### YOUR OBJECTIVE
Copy out each line of the data below in which "daha" appears.
___
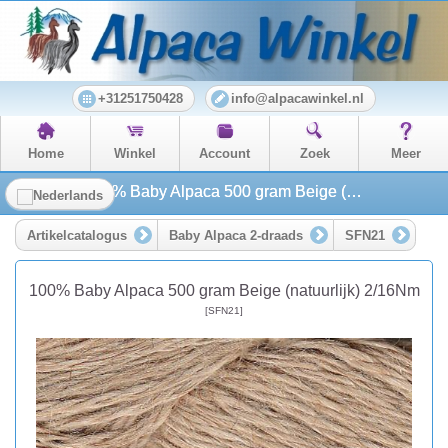
+31251750428
info@alpacawinkel.nl
Home
Winkel
Account
Zoek
Meer
100% Baby Alpaca 500 gram Beige (natuurlijk) 2/16Nm
Artikelcatalogus
Baby Alpaca 2-draads
SFN21
100% Baby Alpaca 500 gram Beige (natuurlijk) 2/16Nm
[SFN21]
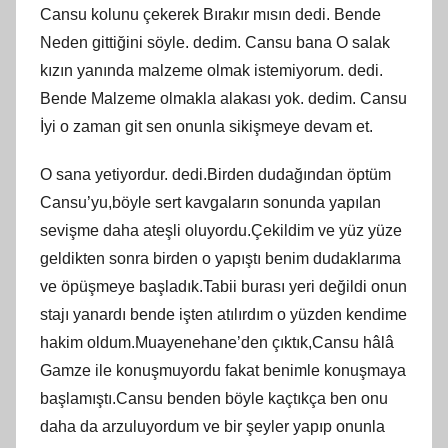
Cansu kolunu çekerek Bırakır mısın dedi. Bende
Neden gittiğini söyle. dedim. Cansu bana O salak
kızın yanında malzeme olmak istemiyorum. dedi.
Bende Malzeme olmakla alakası yok. dedim. Cansu
İyi o zaman git sen onunla sikişmeye devam et.
O sana yetiyordur. dedi.Birden dudağından öptüm
Cansu’yu,böyle sert kavgaların sonunda yapılan
sevişme daha ateşli oluyordu.Çekildim ve yüz yüze
geldikten sonra birden o yapıştı benim dudaklarıma
ve öpüşmeye başladık.Tabii burası yeri değildi onun
stajı yanardı bende işten atılırdım o yüzden kendime
hakim oldum.Muayenehane’den çıktık,Cansu hâlâ
Gamze ile konuşmuyordu fakat benimle konuşmaya
başlamıştı.Cansu benden böyle kaçtıkça ben onu
daha da arzuluyordum ve bir şeyler yapıp onunla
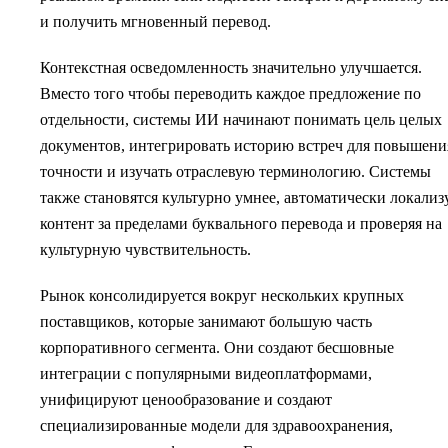
и получить мгновенный перевод.
Контекстная осведомленность значительно улучшается.
Вместо того чтобы переводить каждое предложение по
отдельности, системы ИИ начинают понимать цель целых
документов, интегрировать историю встреч для повышени
точности и изучать отраслевую терминологию. Системы
также становятся культурно умнее, автоматически локализ
контент за пределами буквального перевода и проверяя на
культурную чувствительность.
Рынок консолидируется вокруг нескольких крупных
поставщиков, которые занимают большую часть
корпоративного сегмента. Они создают бесшовные
интеграции с популярными видеоплатформами,
унифицируют ценообразование и создают
специализированные модели для здравоохранения,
___
### SOLUTION
sevişme daha ateşli oluyordu.Çekildim ve yüz yüze
daha da arzuluyordum ve bir şeyler yapıp onunla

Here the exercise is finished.